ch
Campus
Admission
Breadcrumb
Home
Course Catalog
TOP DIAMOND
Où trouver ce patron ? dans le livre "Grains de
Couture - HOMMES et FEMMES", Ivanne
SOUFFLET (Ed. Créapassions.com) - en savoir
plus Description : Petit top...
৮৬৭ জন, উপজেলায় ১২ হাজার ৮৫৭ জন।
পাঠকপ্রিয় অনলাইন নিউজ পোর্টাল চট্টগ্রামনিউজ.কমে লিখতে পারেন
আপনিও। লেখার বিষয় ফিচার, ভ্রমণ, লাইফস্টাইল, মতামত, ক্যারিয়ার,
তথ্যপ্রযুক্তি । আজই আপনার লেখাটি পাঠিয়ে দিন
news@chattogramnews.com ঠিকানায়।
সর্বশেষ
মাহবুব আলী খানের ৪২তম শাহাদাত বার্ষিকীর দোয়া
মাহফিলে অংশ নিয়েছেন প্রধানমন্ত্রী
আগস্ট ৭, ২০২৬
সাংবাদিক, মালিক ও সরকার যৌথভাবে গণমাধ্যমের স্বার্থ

### TASK STATEMENT
Reproduce the listing above verbatim, from first line to last.

### SOLUTION TO THE PROBLEM
ch
Campus
Admission
Breadcrumb
Home
Course Catalog
TOP DIAMOND
Où trouver ce patron ? dans le livre "Grains de
Couture - HOMMES et FEMMES", Ivanne
SOUFFLET (Ed. Créapassions.com) - en savoir
plus Description : Petit top...
৮৬৭ জন, উপজেলায় ১২ হাজার ৮৫৭ জন।
পাঠকপ্রিয় অনলাইন নিউজ পোর্টাল চট্টগ্রামনিউজ.কমে লিখতে পারেন
আপনিও। লেখার বিষয় ফিচার, ভ্রমণ, লাইফস্টাইল, মতামত, ক্যারিয়ার,
তথ্যপ্রযুক্তি । আজই আপনার লেখাটি পাঠিয়ে দিন
news@chattogramnews.com ঠিকানায়।
সর্বশেষ
মাহবুব আলী খানের ৪২তম শাহাদাত বার্ষিকীর দোয়া
মাহফিলে অংশ নিয়েছেন প্রধানমন্ত্রী
আগস্ট ৭, ২০২৬
সাংবাদিক, মালিক ও সরকার যৌথভাবে গণমাধ্যমের স্বার্থ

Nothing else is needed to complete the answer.